The Pediatric Liver Transplant Program at the University of Chicago Medicine Comer Children’s Hospital is one of the most experienced and innovative programs in the United States. Babies and children from throughout the Midwest — and even around the world — come to Comer Children’s for this complex procedure and for comprehensive care before, during and after transplantation.
Addressing Liver Problems in Children of All Ages
Liver transplantation is a suitable treatment for children with a broad range of liver disorders. Some of these problems become evident within a few days or months after a baby is born, so many of the transplants we perform are for babies and toddlers.
Diagnoses that may signal the need for a liver transplant include:
Biliary disease: Biliary atresia is the most common reason for a liver transplant among children. Congenital hepatic fibrosis, progressive familial intrahepatic cholestasis and Alagille syndrome are also indications for liver transplantation.
- Fulminant hepatic (liver) failure: Idiopathic or due to medications, viral infection, metabolic disease or autoimmune liver diseases
- Metabolic liver diseases: Including urea cycle defects, tyrosinemia, glycogen storage diseases, neonatal hemochromatosis and hyperoxaluria
- Chronic hepatitis: Including viral, autoimmune and idiopathic hepatitis
- Liver tumors
- Crytogenic cirrhosis
The liver is the only solid organ that can regenerate. That means surgeons can transplant a small segment of a donor’s liver (small enough to fit the baby or child), and the new liver will grow as the child grows. Segmental transplants can use liver tissue from living or deceased donors.
Living-donor transplant (related): A parent or other adult relative donates a portion of their liver to the child (about one-fifth of the adult organ). The donor faces minimal risk from this elective surgery. A living-related donor transplant gives the child the best chance for full recovery and normal health.
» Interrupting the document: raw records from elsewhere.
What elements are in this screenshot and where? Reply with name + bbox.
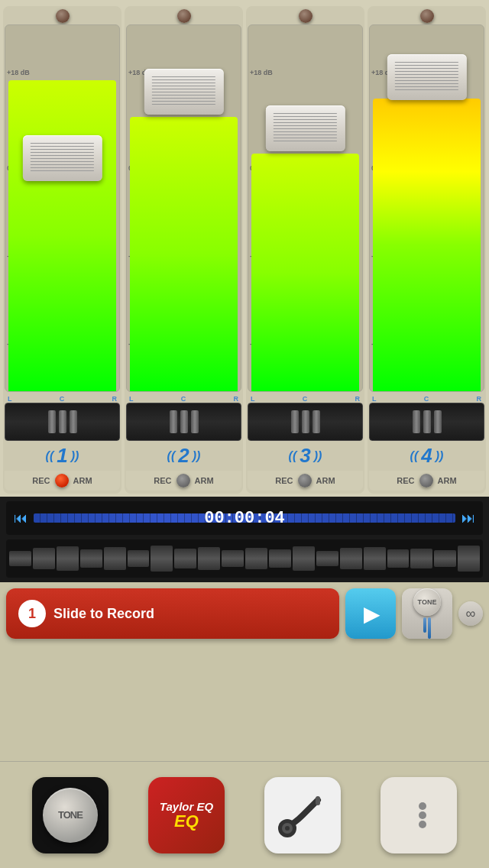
fader-ch3[interactable]: [265, 105, 345, 151]
pan-section-ch4: L C R: [369, 395, 484, 441]
slide-record-text: Slide to Record: [53, 606, 154, 622]
tone-button[interactable]: TONE: [402, 588, 452, 639]
waveform-seg: [245, 548, 267, 569]
skip-back-button[interactable]: ⏮: [14, 510, 28, 526]
channel-number-ch2: (( 2 )): [167, 444, 201, 468]
waveform-seg: [458, 546, 480, 572]
waveform-seg: [434, 550, 456, 567]
channel-number-ch1: (( 1 )): [46, 444, 79, 468]
channel-1-knob[interactable]: [56, 9, 70, 23]
time-bar-wrapper: 00:00:04: [28, 513, 461, 523]
waveform-seg: [269, 549, 291, 568]
waveform-seg: [222, 550, 244, 567]
svg-point-2: [285, 826, 290, 831]
rec-label-ch2: REC: [154, 476, 171, 485]
dock-eq-button[interactable]: Taylor EQ EQ: [148, 777, 225, 853]
pan-section-ch1: L C R: [5, 395, 120, 441]
pan-knob-ch4[interactable]: [369, 403, 484, 441]
db-label-18-ch3: +18 dB: [248, 69, 362, 76]
arm-label-ch3: ARM: [316, 476, 335, 485]
rec-label-ch3: REC: [275, 476, 293, 485]
tone-knob-small: TONE: [413, 588, 441, 616]
infinity-button[interactable]: ∞: [458, 601, 483, 626]
rec-button-ch3[interactable]: [298, 474, 312, 487]
fader-ch4[interactable]: [387, 54, 466, 100]
channel-4: +18 dB 0 dB -18 dB -∞ dB L C R: [368, 6, 486, 494]
waveform-seg: [198, 547, 220, 570]
time-bar: ⏮ 00:00:04 ⏭: [6, 501, 483, 535]
waveform-seg: [151, 546, 173, 572]
pan-knob-ch1[interactable]: [5, 403, 120, 441]
waveform-seg: [410, 549, 432, 568]
dock-mixer-button[interactable]: [381, 777, 457, 853]
eq-text: Taylor EQ EQ: [160, 800, 213, 830]
waveform-seg: [316, 551, 338, 566]
pan-label-C-ch2: C: [181, 395, 186, 403]
rec-arm-ch2: REC ARM: [126, 471, 241, 491]
rec-arm-ch3: REC ARM: [248, 471, 363, 491]
pan-knob-ch2[interactable]: [126, 403, 241, 441]
pan-label-R-ch4: R: [477, 395, 482, 403]
arm-label-ch2: ARM: [195, 476, 214, 485]
rec-arm-ch1: REC ARM: [5, 471, 120, 491]
arm-label-ch1: ARM: [73, 476, 92, 485]
waveform-seg: [9, 551, 31, 566]
rec-label-ch4: REC: [397, 476, 414, 485]
rec-button-ch1[interactable]: [55, 474, 69, 487]
rec-label-ch1: REC: [32, 476, 50, 485]
slide-record-button[interactable]: 1 Slide to Record: [6, 588, 339, 639]
fader-ch2[interactable]: [144, 69, 223, 115]
slide-record-circle: 1: [18, 600, 46, 627]
channel-3: +18 dB 0 dB -18 dB -∞ dB L C R: [246, 6, 364, 494]
pan-label-L-ch1: L: [8, 395, 12, 403]
tone-knob-large: TONE: [43, 788, 98, 843]
rec-button-ch2[interactable]: [176, 474, 190, 487]
pan-label-C-ch4: C: [424, 395, 429, 403]
channel-2-vu: +18 dB 0 dB -18 dB -∞ dB: [126, 24, 241, 392]
channel-number-ch4: (( 4 )): [410, 444, 444, 468]
transport-area: ⏮ 00:00:04 ⏭: [0, 497, 489, 582]
pan-label-R-ch2: R: [234, 395, 239, 403]
channel-2: +18 dB 0 dB -18 dB -∞ dB L C R: [125, 6, 243, 494]
channel-3-knob[interactable]: [299, 9, 313, 23]
pan-section-ch2: L C R: [126, 395, 241, 441]
pan-label-L-ch2: L: [129, 395, 134, 403]
fader-ch1[interactable]: [22, 135, 102, 181]
waveform-seg: [128, 550, 150, 567]
dock-guitar-button[interactable]: [264, 777, 341, 853]
waveform-seg: [57, 546, 79, 571]
channel-4-vu: +18 dB 0 dB -18 dB -∞ dB: [369, 24, 484, 392]
pan-label-R-ch1: R: [112, 395, 118, 403]
waveform-bar[interactable]: [6, 539, 483, 578]
skip-forward-button[interactable]: ⏭: [461, 510, 475, 526]
channel-4-knob[interactable]: [420, 9, 434, 23]
play-button[interactable]: ▶: [345, 588, 396, 639]
play-icon: ▶: [364, 601, 381, 627]
rec-button-ch4[interactable]: [419, 474, 433, 487]
svg-rect-3: [316, 796, 320, 805]
pan-label-C-ch1: C: [60, 395, 65, 403]
pan-label-L-ch3: L: [251, 395, 255, 403]
waveform-seg: [33, 548, 55, 569]
channel-number-ch3: (( 3 )): [289, 444, 322, 468]
bottom-dock: TONE Taylor EQ EQ: [0, 761, 489, 868]
pan-knob-ch3[interactable]: [248, 403, 363, 441]
rec-arm-ch4: REC ARM: [369, 471, 484, 491]
guitar-icon: [276, 789, 329, 842]
tone-sliders: [423, 617, 431, 639]
channel-2-knob[interactable]: [177, 9, 191, 23]
waveform-seg: [364, 547, 386, 570]
waveform-seg: [340, 548, 362, 569]
slide-record-number: 1: [28, 606, 36, 622]
waveform-seg: [387, 549, 410, 568]
mixer-area: +18 dB 0 dB -18 dB -∞ dB L C R: [0, 0, 489, 497]
mixer-icon: [410, 795, 428, 835]
channel-1: +18 dB 0 dB -18 dB -∞ dB L C R: [3, 6, 121, 494]
channel-3-vu: +18 dB 0 dB -18 dB -∞ dB: [248, 24, 363, 392]
vu-fill-ch3: [251, 154, 359, 391]
dock-tone-button[interactable]: TONE: [32, 777, 108, 853]
pan-label-R-ch3: R: [355, 395, 361, 403]
vu-fill-ch1: [8, 80, 116, 391]
arm-label-ch4: ARM: [438, 476, 457, 485]
pan-label-C-ch3: C: [303, 395, 308, 403]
- Living-donor transplant (unrelated): Because a biological match is not essential for the donor tissue, an adult who is not related to the child can be a viable organ donor. However, this is an elective surgery, so we only accept unrelated donors who know the child’s family and therefore has an emotional attachment to undergo surgery. (ie, no “Good Samaritan” donors).
- Segmental from cadaver: A portion of the liver from a deceased adult or child may be used for a child’s transplant. More than 20 years ago, surgeons at UChicago Medicine performed the first split-liver transplant in the U.S., in which one organ from the donor is divided ("split") for transplantation to two recipients.
This is the most traditional approach to liver transplantation. A whole organ transplant uses the entire liver from a recently deceased donor. The donor’s liver must be small enough to fit the recipient.